Clause 1
Sustainable Communities Bill
10:00 am

Phil Woolas (Minister of State (Local Government & Community Cohesion), Department for Communities and Local Government; Oldham East and Saddleworth, Labour)
I do not accept the logic of the argument that, because I have tabled an amendment to delete a subsection containing a title, I am therefore against the meaning of the title. However, logic apart, the hon. Gentleman has made an accusation, and it is incumbent on the Government to try to respond to it. In the development of housing—just as it was for the Macmillan Government in the 1950s and the new towns Acts that followed under Governments of both parties—Her Majesty’s loyal Opposition normally oppose housing growth. If one reads the Hansard on the housing Act from the 1950s, one will see the Labour Opposition at the time making the same accusation against the then Conservative Government.
The point of housing growth is to ensure that communities are sustainable, because housing growth represents changes in demography that have an impact across not just the region but the whole country.
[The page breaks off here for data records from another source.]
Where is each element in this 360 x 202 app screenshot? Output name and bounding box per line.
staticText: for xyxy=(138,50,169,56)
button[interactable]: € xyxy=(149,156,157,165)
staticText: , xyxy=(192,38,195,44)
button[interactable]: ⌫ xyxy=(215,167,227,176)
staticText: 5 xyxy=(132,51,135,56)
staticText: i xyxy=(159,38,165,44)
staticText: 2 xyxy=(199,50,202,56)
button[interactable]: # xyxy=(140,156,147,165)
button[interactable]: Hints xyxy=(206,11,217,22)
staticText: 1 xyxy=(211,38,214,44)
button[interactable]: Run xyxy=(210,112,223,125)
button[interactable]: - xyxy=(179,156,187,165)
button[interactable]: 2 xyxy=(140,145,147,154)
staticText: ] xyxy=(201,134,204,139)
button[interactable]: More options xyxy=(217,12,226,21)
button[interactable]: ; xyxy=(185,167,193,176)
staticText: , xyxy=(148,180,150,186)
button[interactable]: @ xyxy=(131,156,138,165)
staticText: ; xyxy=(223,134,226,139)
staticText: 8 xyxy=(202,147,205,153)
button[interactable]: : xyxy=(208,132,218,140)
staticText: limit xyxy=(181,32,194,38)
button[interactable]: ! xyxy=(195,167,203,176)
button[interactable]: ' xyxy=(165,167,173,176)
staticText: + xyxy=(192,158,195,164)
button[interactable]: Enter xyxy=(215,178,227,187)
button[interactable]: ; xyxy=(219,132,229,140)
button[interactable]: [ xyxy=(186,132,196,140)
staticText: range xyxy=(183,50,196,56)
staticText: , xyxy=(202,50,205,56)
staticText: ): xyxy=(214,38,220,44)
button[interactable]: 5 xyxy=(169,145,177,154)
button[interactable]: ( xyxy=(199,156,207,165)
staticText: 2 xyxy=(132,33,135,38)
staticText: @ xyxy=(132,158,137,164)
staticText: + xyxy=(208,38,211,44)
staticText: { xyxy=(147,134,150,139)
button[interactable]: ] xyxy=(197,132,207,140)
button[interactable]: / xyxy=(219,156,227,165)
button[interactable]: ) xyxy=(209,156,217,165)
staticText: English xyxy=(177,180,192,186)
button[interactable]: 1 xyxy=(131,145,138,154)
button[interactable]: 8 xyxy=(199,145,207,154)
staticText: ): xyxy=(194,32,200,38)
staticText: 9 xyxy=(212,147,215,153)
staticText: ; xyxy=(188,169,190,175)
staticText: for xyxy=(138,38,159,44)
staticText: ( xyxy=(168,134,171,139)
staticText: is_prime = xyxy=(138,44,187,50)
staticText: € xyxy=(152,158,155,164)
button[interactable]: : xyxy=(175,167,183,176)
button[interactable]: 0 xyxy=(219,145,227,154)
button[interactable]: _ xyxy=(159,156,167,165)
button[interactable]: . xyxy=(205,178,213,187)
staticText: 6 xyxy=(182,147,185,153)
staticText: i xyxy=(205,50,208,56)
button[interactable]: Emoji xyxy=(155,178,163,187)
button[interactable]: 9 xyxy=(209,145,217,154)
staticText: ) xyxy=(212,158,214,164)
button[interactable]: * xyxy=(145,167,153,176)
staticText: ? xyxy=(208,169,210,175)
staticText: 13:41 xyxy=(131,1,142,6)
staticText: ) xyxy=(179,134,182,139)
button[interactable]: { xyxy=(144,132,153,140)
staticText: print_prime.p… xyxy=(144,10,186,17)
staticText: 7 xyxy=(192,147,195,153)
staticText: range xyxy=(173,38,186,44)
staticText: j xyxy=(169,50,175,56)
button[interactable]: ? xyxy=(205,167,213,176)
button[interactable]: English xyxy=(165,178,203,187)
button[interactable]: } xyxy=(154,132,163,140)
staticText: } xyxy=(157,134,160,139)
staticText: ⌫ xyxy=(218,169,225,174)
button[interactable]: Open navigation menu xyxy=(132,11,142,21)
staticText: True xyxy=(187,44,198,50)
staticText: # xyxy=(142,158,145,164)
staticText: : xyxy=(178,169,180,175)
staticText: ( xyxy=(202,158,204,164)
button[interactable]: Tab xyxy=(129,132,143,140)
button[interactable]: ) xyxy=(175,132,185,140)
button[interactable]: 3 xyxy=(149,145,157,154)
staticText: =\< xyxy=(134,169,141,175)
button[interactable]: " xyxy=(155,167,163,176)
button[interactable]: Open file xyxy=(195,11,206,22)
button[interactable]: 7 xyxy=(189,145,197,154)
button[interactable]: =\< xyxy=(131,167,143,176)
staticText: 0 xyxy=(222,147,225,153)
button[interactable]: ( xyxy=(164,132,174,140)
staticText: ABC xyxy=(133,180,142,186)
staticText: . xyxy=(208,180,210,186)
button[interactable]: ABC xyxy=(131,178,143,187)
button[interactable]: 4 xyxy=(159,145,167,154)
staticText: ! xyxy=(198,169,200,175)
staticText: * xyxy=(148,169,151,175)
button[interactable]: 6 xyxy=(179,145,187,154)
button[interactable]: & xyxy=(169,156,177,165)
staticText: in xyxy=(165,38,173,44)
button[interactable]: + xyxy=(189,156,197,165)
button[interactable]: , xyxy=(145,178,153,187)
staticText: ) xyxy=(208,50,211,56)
The test that the hon. Gentleman is laying down is fair. Is the growth in housing in new areas contributing towards the sustainability of those areas or not? That is why the question on infrastructure, which he has asked on many occasions and that he and I have debated before, is important and fair. It is one that any hon. Member would ask about his own constituency. I recognise that the planning gains supplement is subject to debate and to testing as well, but the measures that we have put in place, and are putting in place, on infrastructure and, importantly, on funding policies, funding formula and the funding mechanism, and the desirability to join up such policies, funding streams and formulas between Departments and agencies, are one of the biggest tests for public policy.
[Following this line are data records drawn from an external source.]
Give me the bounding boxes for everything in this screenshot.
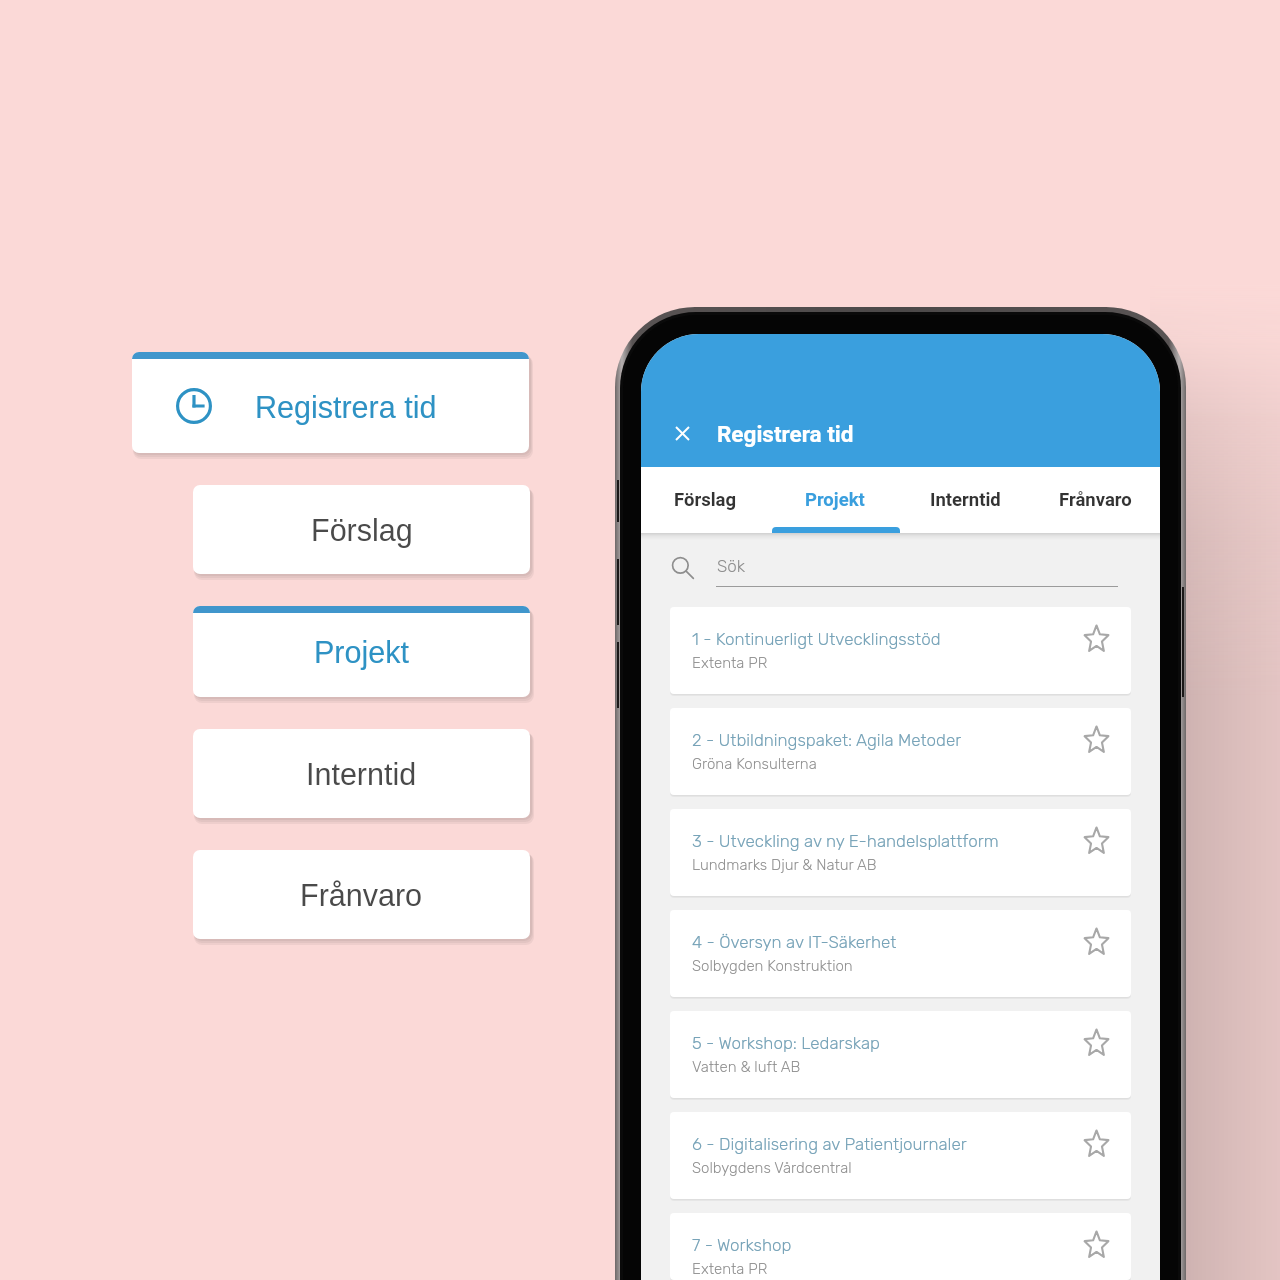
staticText: Extenta PR xyxy=(692,1260,768,1278)
staticText: Gröna Konsulterna xyxy=(692,755,817,773)
button[interactable]: Frånvaro xyxy=(193,850,530,939)
button[interactable]: Förslag xyxy=(641,467,770,533)
staticText: Frånvaro xyxy=(300,878,423,912)
button[interactable]: Favorite xyxy=(1072,1221,1120,1269)
button[interactable]: Förslag xyxy=(193,485,530,574)
staticText: Projekt xyxy=(314,635,409,669)
button[interactable]: Search xyxy=(664,549,702,587)
button[interactable]: Favorite xyxy=(1072,615,1120,663)
staticText: 4 - Översyn av IT-Säkerhet xyxy=(692,932,897,952)
staticText: Vatten & luft AB xyxy=(692,1058,801,1076)
button[interactable]: 1 - Kontinuerligt Utvecklingsstöd xyxy=(670,607,1131,694)
button[interactable]: 7 - Workshop xyxy=(670,1213,1131,1280)
button[interactable]: 6 - Digitalisering av Patientjournaler xyxy=(670,1112,1131,1199)
staticText: Projekt xyxy=(805,489,865,511)
staticText: 7 - Workshop xyxy=(692,1235,792,1255)
button[interactable]: Close xyxy=(664,415,700,451)
staticText: Interntid xyxy=(306,757,417,791)
staticText: Registrera tid xyxy=(255,390,437,424)
button[interactable]: Projekt xyxy=(193,606,530,697)
button[interactable]: Interntid xyxy=(193,729,530,818)
staticText: 2 - Utbildningspaket: Agila Metoder xyxy=(692,730,962,750)
button[interactable]: 3 - Utveckling av ny E-handelsplattform xyxy=(670,809,1131,896)
staticText: 6 - Digitalisering av Patientjournaler xyxy=(692,1134,967,1154)
button[interactable]: Registrera tid xyxy=(132,352,529,453)
staticText: 3 - Utveckling av ny E-handelsplattform xyxy=(692,831,999,851)
staticText: Förslag xyxy=(311,513,413,547)
staticText: Extenta PR xyxy=(692,654,768,672)
staticText: Registrera tid xyxy=(717,421,854,447)
button[interactable]: 5 - Workshop: Ledarskap xyxy=(670,1011,1131,1098)
button[interactable]: Frånvaro xyxy=(1030,467,1160,533)
button[interactable]: Interntid xyxy=(900,467,1030,533)
button[interactable]: Projekt xyxy=(770,467,900,533)
staticText: 5 - Workshop: Ledarskap xyxy=(692,1033,880,1053)
button[interactable]: Favorite xyxy=(1072,716,1120,764)
staticText: Solbygden Konstruktion xyxy=(692,957,853,975)
button[interactable]: Favorite xyxy=(1072,1120,1120,1168)
staticText: 1 - Kontinuerligt Utvecklingsstöd xyxy=(692,629,941,649)
staticText: Sök xyxy=(717,556,746,576)
button[interactable]: Favorite xyxy=(1072,918,1120,966)
staticText: Lundmarks Djur & Natur AB xyxy=(692,856,877,874)
staticText: Solbygdens Vårdcentral xyxy=(692,1159,852,1177)
button[interactable]: Favorite xyxy=(1072,1019,1120,1067)
button[interactable]: 2 - Utbildningspaket: Agila Metoder xyxy=(670,708,1131,795)
staticText: Frånvaro xyxy=(1059,489,1132,511)
staticText: Förslag xyxy=(674,489,737,511)
button[interactable]: 4 - Översyn av IT-Säkerhet xyxy=(670,910,1131,997)
staticText: Interntid xyxy=(930,489,1001,511)
button[interactable]: Favorite xyxy=(1072,817,1120,865)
The idea of a local area agreement, with pooled funding across Government agencies, greater flexibility and a statutory duty on agencies to co-operate—things that are strongly supported by the cross-party Local Government Association and which are reflected in Government policies, including the Local Government and Public Involvement in Health Bill, which is being debated in Committee—is in part to meet the point that the hon. Gentleman and others have been consistently making over the past months. That is why the agreement is getting support, and there is a strong connection between the goals of this Bill and the Local Government and Public Involvement in Health Bill, and the policies that are already in place. That is why the hon. Gentleman’s second point is unfair
I said that I do not intend to wreck the Bill; I merely want a debate about it. The Committee has an opportunity to get the best out of the Bill and to seek to meld that with the Local Government and Public Involvement in Health Bill. I am more than willing to amend that Bill and to take the best out of the Committee’s deliberations.